Collected data:
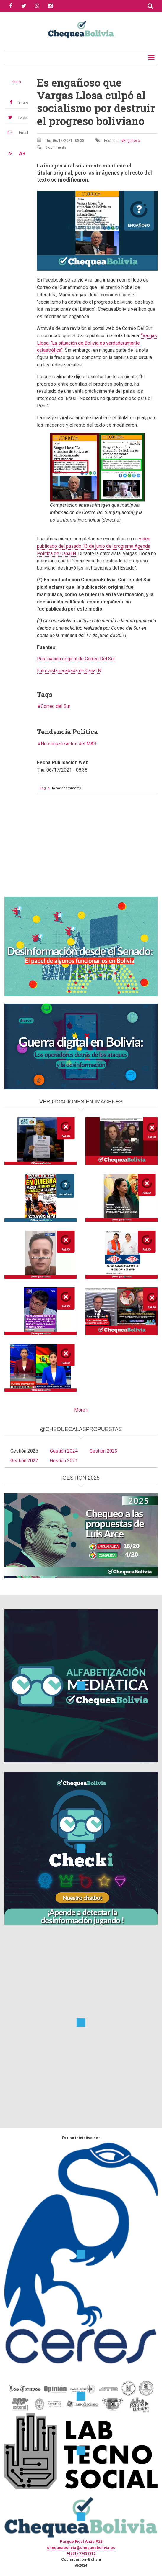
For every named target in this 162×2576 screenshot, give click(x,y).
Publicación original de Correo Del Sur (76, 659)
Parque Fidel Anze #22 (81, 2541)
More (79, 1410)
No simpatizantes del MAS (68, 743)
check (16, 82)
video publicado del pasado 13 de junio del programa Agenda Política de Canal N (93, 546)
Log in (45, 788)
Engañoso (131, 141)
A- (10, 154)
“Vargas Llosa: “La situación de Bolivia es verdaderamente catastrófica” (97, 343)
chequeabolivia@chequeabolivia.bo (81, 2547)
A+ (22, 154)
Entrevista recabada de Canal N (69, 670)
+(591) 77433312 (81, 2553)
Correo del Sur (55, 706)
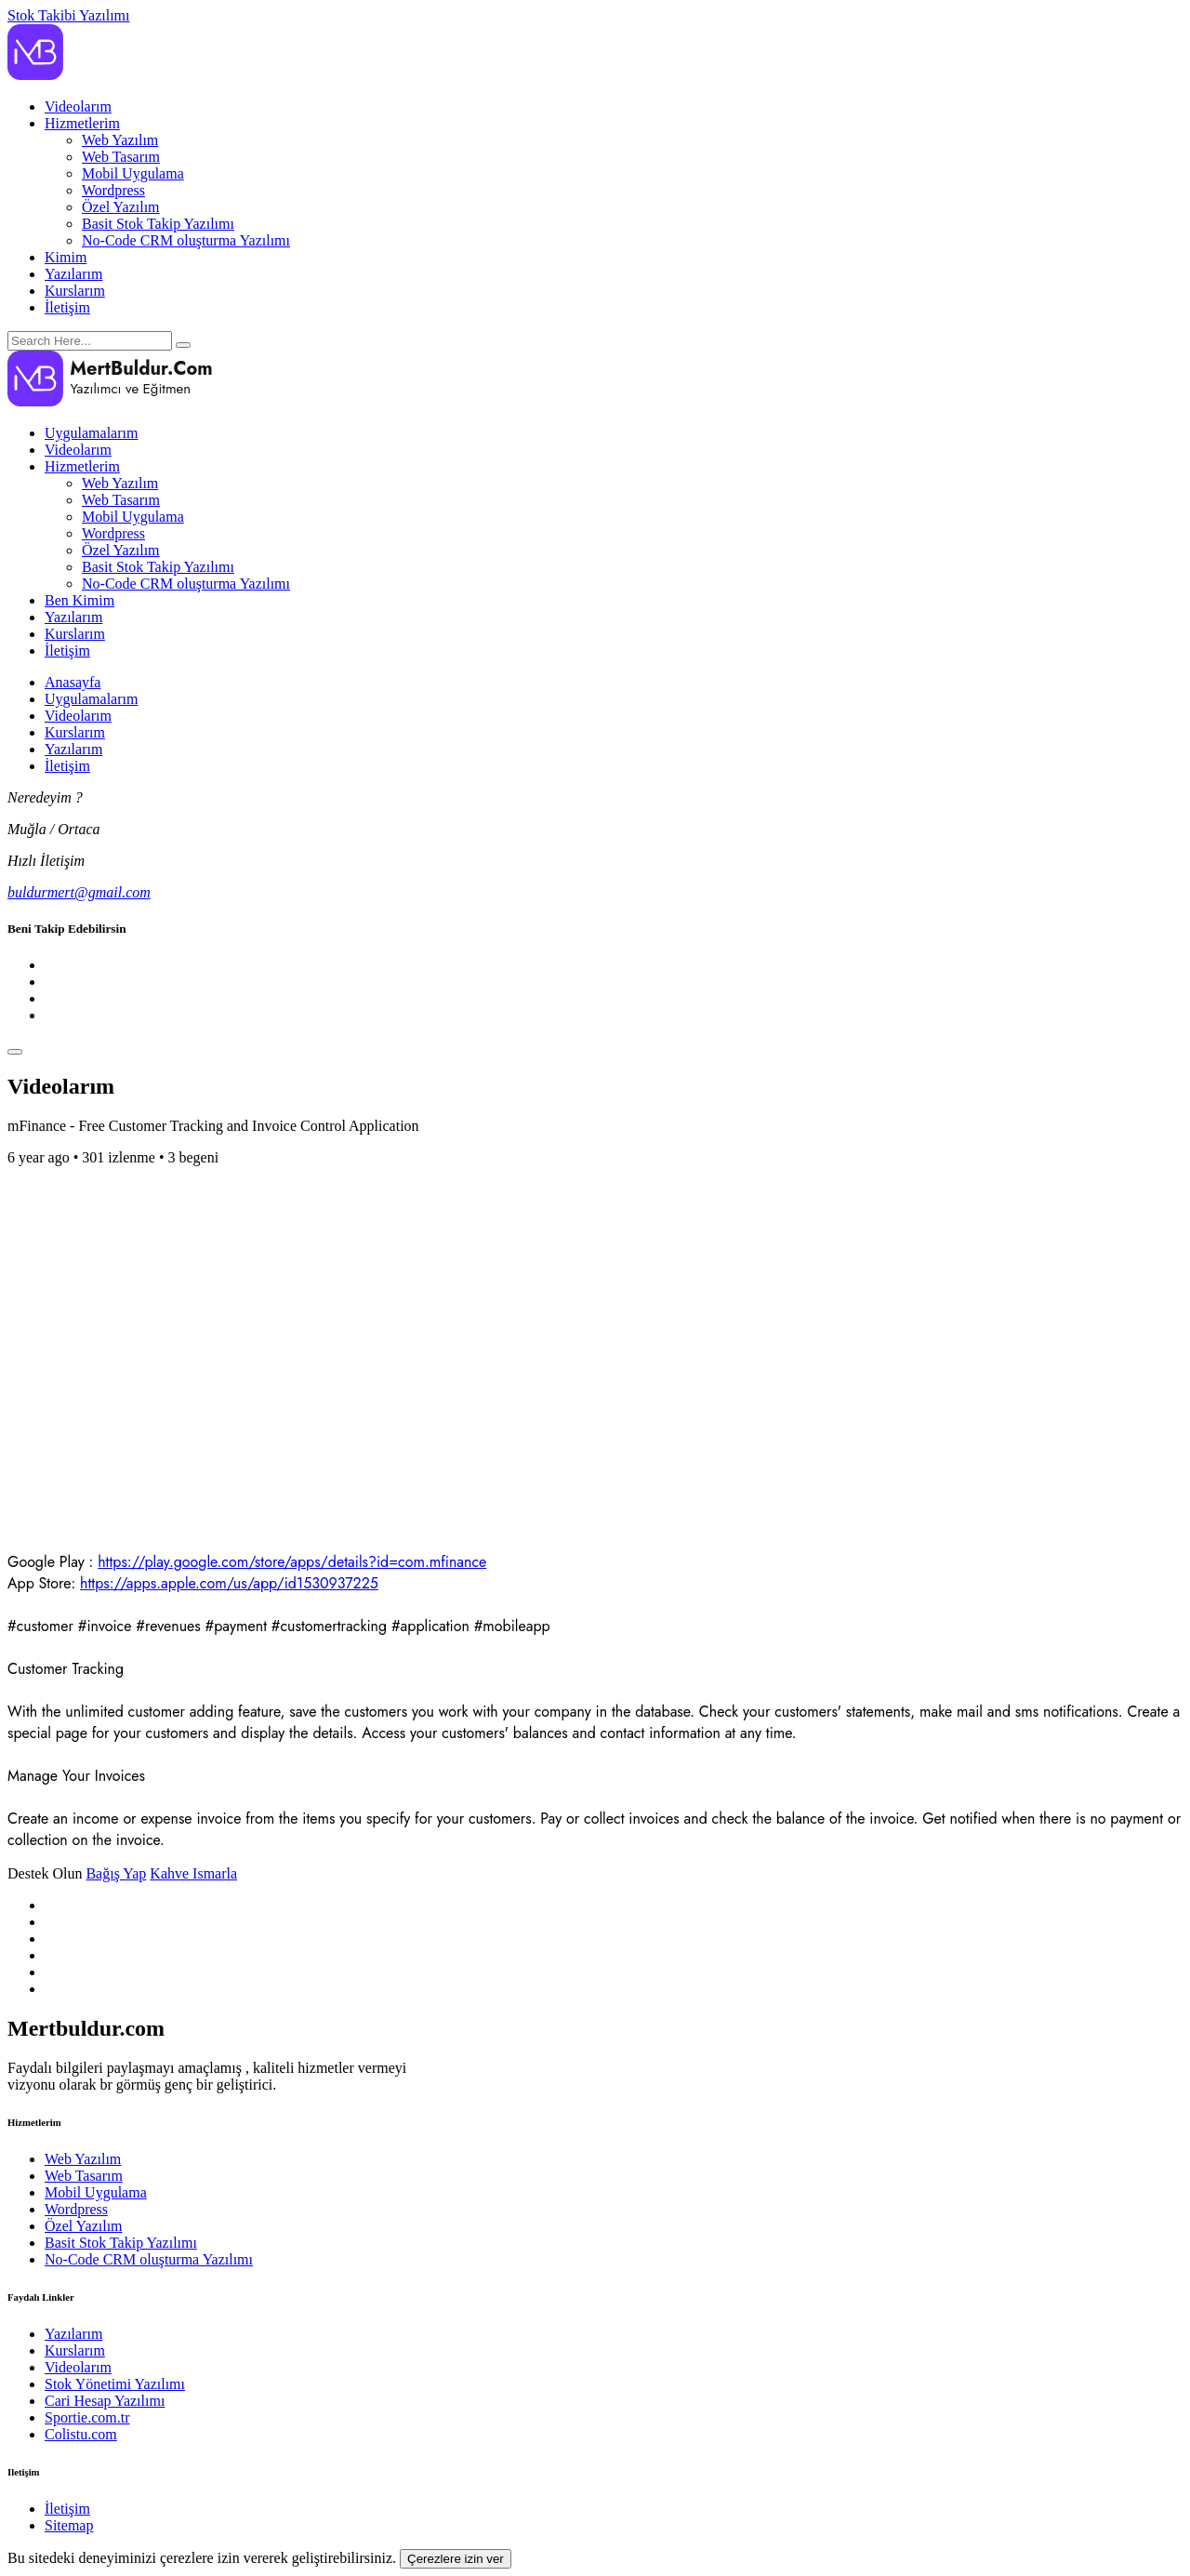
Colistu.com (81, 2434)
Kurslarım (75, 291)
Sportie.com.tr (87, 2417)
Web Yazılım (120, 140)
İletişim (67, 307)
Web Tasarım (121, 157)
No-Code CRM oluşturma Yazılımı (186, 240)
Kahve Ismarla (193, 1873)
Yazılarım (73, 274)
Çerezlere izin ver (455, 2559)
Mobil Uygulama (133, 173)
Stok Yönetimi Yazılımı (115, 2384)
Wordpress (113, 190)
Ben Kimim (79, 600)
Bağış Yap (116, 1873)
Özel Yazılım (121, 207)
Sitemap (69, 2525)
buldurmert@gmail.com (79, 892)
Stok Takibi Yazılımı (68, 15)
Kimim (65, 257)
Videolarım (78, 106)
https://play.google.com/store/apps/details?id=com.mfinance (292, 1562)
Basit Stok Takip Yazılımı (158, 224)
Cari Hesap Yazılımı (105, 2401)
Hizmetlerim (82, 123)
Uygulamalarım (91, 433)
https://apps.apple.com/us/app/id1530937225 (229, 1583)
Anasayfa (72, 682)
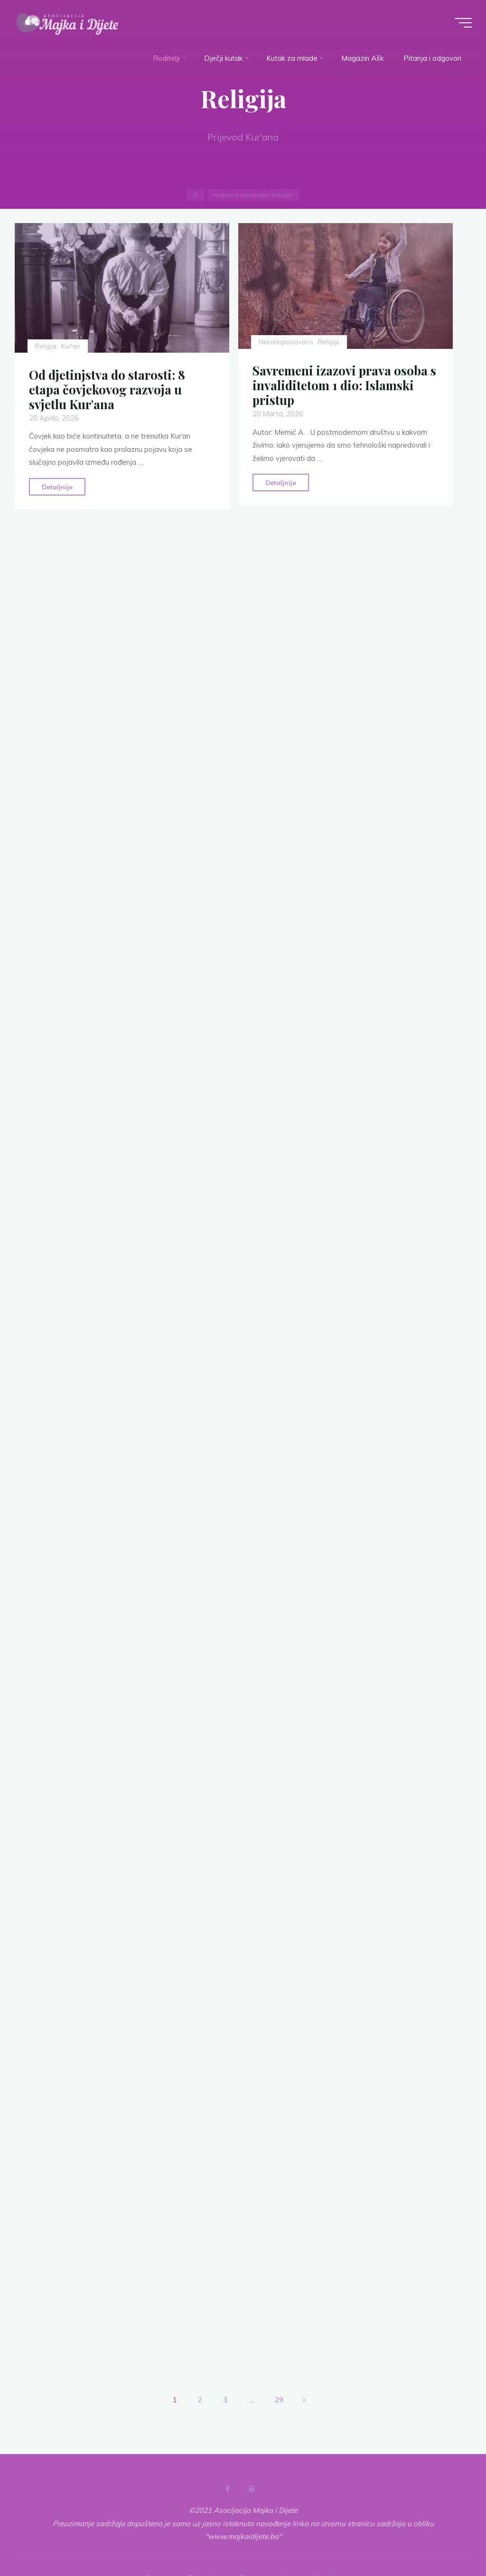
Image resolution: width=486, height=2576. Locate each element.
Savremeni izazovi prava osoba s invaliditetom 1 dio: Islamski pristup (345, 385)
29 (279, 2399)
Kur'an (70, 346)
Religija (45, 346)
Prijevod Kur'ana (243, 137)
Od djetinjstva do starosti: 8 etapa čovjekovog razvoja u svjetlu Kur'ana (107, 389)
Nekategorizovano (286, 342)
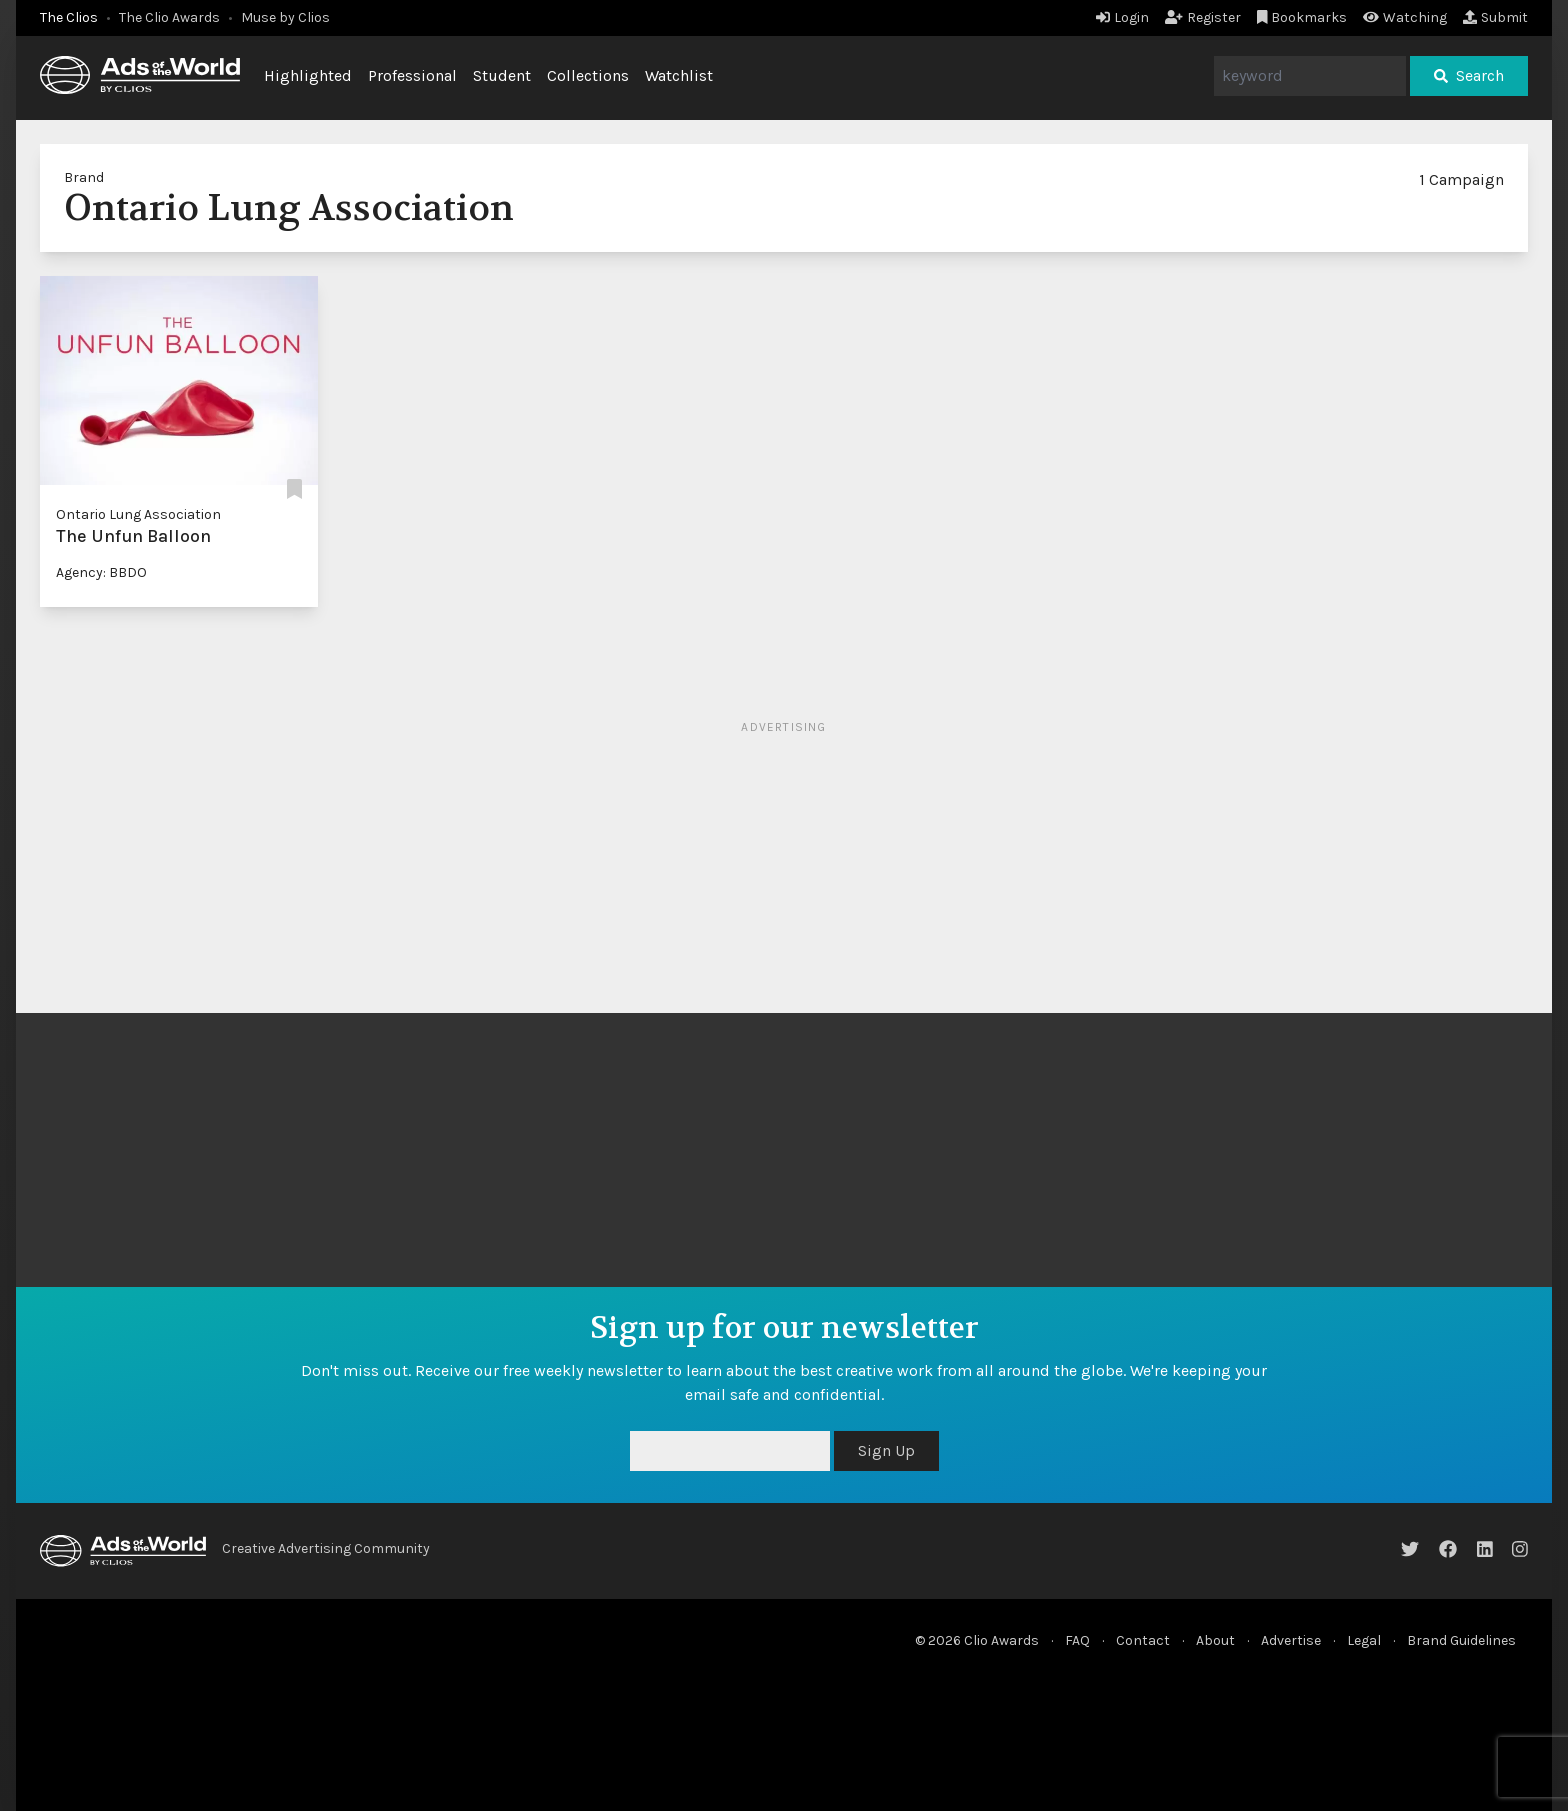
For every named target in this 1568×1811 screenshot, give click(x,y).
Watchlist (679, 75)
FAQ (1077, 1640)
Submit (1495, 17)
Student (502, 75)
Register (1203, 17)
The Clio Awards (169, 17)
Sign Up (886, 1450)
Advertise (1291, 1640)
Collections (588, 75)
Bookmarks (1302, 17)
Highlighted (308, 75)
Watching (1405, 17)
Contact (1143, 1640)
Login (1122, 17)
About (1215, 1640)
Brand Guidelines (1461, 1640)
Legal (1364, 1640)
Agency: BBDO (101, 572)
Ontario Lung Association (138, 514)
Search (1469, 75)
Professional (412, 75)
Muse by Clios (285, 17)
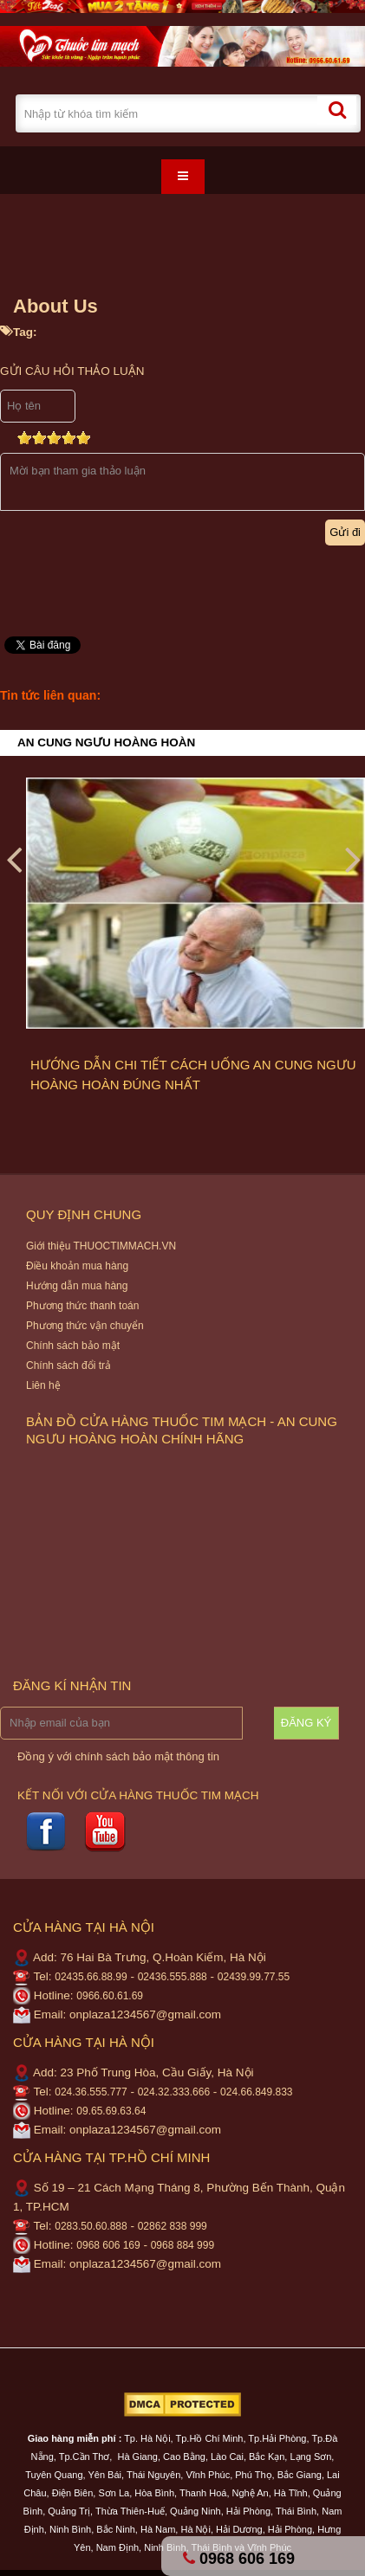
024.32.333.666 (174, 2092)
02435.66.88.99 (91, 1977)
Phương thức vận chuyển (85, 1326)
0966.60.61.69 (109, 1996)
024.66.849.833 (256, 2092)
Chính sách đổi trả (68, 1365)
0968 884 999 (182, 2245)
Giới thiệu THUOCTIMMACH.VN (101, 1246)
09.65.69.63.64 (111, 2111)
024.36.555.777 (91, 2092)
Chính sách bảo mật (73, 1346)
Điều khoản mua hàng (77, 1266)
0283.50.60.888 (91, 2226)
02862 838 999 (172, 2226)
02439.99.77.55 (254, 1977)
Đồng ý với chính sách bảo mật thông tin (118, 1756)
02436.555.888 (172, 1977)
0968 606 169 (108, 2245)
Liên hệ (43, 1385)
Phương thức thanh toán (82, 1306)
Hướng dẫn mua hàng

• What the task requires
Reproduce only those lines of the entries above that run from the line with "Đồng ý với chính" to the final line.

• Worked solution
Đồng ý với chính sách bảo mật thông tin (118, 1756)
02436.555.888 (172, 1977)
0968 606 169 (108, 2245)
Liên hệ (43, 1385)
Phương thức thanh toán (82, 1306)
Hướng dẫn mua hàng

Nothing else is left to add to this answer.